§ **Task item**: Filter the records, keeping every line that has the string "browser".

(Entries shown Opens)

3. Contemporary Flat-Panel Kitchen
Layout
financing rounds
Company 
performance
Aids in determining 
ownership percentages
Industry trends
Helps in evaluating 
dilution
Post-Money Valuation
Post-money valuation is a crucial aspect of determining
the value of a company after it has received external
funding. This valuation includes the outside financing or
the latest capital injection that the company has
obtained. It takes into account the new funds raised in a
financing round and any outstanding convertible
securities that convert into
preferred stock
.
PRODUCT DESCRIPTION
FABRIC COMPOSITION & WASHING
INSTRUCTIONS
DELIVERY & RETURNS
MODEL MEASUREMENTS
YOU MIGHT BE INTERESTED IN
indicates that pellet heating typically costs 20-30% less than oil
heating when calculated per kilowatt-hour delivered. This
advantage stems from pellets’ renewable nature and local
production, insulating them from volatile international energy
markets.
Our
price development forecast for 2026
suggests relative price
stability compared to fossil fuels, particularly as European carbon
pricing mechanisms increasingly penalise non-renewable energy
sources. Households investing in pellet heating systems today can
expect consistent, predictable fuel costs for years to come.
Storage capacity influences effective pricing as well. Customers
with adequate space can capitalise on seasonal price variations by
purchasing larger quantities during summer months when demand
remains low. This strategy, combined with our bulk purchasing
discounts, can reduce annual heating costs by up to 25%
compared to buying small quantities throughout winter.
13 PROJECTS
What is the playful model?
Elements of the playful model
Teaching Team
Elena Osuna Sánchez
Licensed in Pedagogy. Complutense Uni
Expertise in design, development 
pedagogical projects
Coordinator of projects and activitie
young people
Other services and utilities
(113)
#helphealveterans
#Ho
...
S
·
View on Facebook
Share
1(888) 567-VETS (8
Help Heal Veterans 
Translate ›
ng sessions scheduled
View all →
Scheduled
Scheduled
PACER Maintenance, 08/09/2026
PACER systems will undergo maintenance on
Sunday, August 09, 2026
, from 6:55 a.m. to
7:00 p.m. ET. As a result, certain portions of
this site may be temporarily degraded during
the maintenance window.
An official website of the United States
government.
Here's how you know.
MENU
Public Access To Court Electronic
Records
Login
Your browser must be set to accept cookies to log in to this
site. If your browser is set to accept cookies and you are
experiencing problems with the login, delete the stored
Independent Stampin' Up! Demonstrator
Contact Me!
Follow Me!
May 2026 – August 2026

(Entries shown Closes)

§ **Response**:
Your browser must be set to accept cookies to log in to this
site. If your browser is set to accept cookies and you are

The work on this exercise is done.